El abogado que cambió el juego

MI VOZ

Por: Enrique Romero Razo

En 1984, hace ya cuarenta y dos años, la empresa japonesa Nintendo estaba muy lejos de convertirse en el gigante tecnológico que hoy domina buena parte de la industria mundial del entretenimiento. Era apenas una compañía nipona de videojuegos que intentaba abrirse paso en el competitivo y despiadado mercado de los Estados Unidos.

Del otro lado se encontraba nada menos que Universal Studios, el gran coloso cinematográfico de aquella época. Producciones icónicas como Tiburón y E.T. habían salido de sus estudios en Los Ángeles, California, consolidando una posición de poder prácticamente incontestable dentro del entretenimiento global.

Entonces ocurrió lo impensable: Universal Studios demandó a Nintendo por cien millones de dólares, acusándola de haber creado, sin autorización, al personaje de videojuegos Donkey Kong, al que consideraban una copia evidente de King Kong, personaje sobre el cual afirmaban tener derechos exclusivos.

Era, literalmente, David contra Goliat en los tribunales.

Si Nintendo perdía aquella demanda, no sólo desaparecerían sus planes de expansión en América; la propia supervivencia de la empresa quedaría seriamente comprometida. El pago de cien millones de dólares equivalía, en términos prácticos, a una sentencia de muerte corporativa.

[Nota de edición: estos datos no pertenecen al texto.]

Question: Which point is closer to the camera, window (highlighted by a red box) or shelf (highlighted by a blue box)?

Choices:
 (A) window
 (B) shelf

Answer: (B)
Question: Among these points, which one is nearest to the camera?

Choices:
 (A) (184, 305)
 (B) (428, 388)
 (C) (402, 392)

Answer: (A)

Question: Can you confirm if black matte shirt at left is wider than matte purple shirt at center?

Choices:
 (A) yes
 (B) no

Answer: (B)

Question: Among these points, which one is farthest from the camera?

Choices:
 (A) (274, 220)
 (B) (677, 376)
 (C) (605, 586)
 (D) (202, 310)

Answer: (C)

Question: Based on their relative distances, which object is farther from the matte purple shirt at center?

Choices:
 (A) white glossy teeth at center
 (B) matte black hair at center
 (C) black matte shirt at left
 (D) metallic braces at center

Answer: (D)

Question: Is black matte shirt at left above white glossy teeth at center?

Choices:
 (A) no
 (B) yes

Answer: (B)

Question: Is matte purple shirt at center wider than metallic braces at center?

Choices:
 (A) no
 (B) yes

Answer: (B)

Ante semejante escenario, los empresarios japoneses contrataron a un abogado estadounidense llamado John Joseph Kirby Jr., un jurista que años atrás había trabajado en el Departamento de Estado norteamericano y que había participado en importantes procesos relacionados con las primeras legislaciones de derechos civiles en favor de las familias afroamericanas durante la turbulenta década de los sesenta.

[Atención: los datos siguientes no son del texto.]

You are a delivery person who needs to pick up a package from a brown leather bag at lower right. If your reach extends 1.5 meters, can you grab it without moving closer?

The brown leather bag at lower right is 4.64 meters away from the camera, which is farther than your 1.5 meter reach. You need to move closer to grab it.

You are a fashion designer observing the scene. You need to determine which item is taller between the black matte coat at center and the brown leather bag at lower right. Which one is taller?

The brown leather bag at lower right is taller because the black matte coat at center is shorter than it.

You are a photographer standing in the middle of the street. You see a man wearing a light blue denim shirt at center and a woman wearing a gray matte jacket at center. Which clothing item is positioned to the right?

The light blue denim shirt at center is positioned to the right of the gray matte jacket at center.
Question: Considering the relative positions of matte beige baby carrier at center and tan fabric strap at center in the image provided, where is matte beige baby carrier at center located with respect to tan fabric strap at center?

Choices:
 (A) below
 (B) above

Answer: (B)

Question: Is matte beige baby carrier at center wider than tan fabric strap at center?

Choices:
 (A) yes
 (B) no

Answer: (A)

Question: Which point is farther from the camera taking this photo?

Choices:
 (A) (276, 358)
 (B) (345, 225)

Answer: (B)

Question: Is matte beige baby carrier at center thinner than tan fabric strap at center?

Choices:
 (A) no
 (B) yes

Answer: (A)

Kirby entendió rápidamente la dimensión del conflicto. Primero intentó negociar con Universal Studios, buscando una salida conciliatoria. Sin embargo, la empresa rechazó cualquier posibilidad de acuerdo. Su intención no era únicamente obtener una indemnización multimillonaria; buscaba aplastar a Nintendo y dejar claro quién controlaba el mercado del entretenimiento en Estados Unidos.

Pero Kirby llegó a la Corte con un argumento demoledor.

Descubrió que, en un litigio previo, la propia Universal Studios había sostenido que King Kong era un personaje de dominio público y que, por tanto, no existían derechos exclusivos sobre él. En otras palabras: la compañía intentaba ahora reclamar una exclusividad que antes había negado jurídicamente.

Ese detalle cambió la historia.

Los tribunales estadounidenses no sólo fallaron en favor de Nintendo, sino que además condenaron a Universal Studios a pagar alrededor de un millón ochocientos mil dólares por haber promovido una demanda sin fundamento legal suficiente.

Aquella victoria judicial salvó a Nintendo de la bancarrota y modificó para siempre la industria de los videojuegos. Como muestra de gratitud, la empresa japonesa obsequió a Kirby un lujoso yate llamado Donkey Kong. Años más tarde, en 1992, Nintendo creó uno de sus personajes más entrañables y populares: Kirby, el pequeño héroe rosado y esférico cuya habilidad consiste en absorber los poderes de sus adversarios para utilizarlos en su contra.

La metáfora era perfecta.

Tal como lo hizo aquel abogado en los tribunales, Kirby derrotó a un gigante utilizando precisamente sus propios argumentos. Su inteligencia jurídica, su estrategia y su capacidad para comprender el fondo del litigio no sólo salvaron a una empresa, sino que contribuyeron al nacimiento de una industria que transformaría la cultura popular de generaciones enteras.

John Kirby falleció en 2019, a los setenta y nueve años de edad. Sin embargo, su legado permanece intacto como ejemplo del enorme poder que puede tener un abogado preparado, capaz de cambiar el rumbo de la historia con la fuerza de la razón y el dominio del derecho.